Mudança climática, polarização política, crise econômica, o desmoronamento do império americano e a agitação social fervilhante estão diante de nós não como fenômenos individuais, mas como um único desafio composto de desastres interconectados. Podemos tirar inspiração das derrotas de nossos adversários dentro o governo dos Estados Unidos e aprender com os sucessos daqueles que resistem a ele por todo o mundo, ao mesmo tempo em que mantemos uma oposição permanente a todas as formas de opressão. Meu coração chora pelo povo afegão, que sofre os traumas da guerra há gerações. Estamos falando do legado de uma terra e uma população diversificada de pessoas que repetidamente venceram os impérios mais poderosos da história do mundo. Espero que eles encontrem forças para seguir em frente e, em última instância, para alcançar a verdadeira libertação, a verdadeira segurança. Espero que aqueles de nós aqui nos EUA, entendendo-nos como parte de um movimento internacional, encontrem a força para fazer o que for preciso no coração deste império do mal para construir um novo mundo nas ruínas do antigo.
Agora é a hora de ouvir o povo afegão, de apoiar os refugiados, de apoiar as organizações de solidariedade e de protestar contra os responsáveis pela catástrofe dos últimos vinte anos — de abrir nossos corações para novas possibilidades e novos cúmplices em potencial — para desenvolver o habilidades e mentalidades que nos manterão seguros enquanto avançamos rumo ao desconhecido.

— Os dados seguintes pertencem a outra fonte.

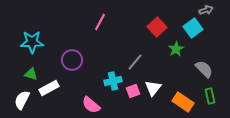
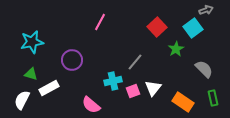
cyan star: rotated 10 degrees counterclockwise
green rectangle: moved 3 px right, 2 px down
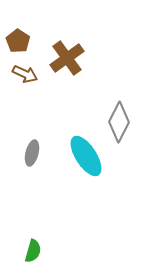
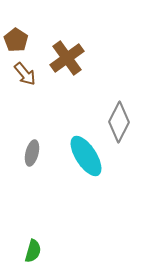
brown pentagon: moved 2 px left, 1 px up
brown arrow: rotated 25 degrees clockwise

Se você ou seus familiares estão servindo nas forças armadas dos EUA, entre em contato com o GI Rights Hotline pelo telefone 1-877-447-4487 ou simplesmente saia do país. Não há necessidade de ficar a serviço de uma frente violenta de armamentos e corporações de defesa. Não há motivos para morrer em benefício deles e não há absolutamente nenhuma razão para fazer aos pobres do mundo o que acabamos de passar as últimas duas décadas fazendo ao povo do Afeganistão.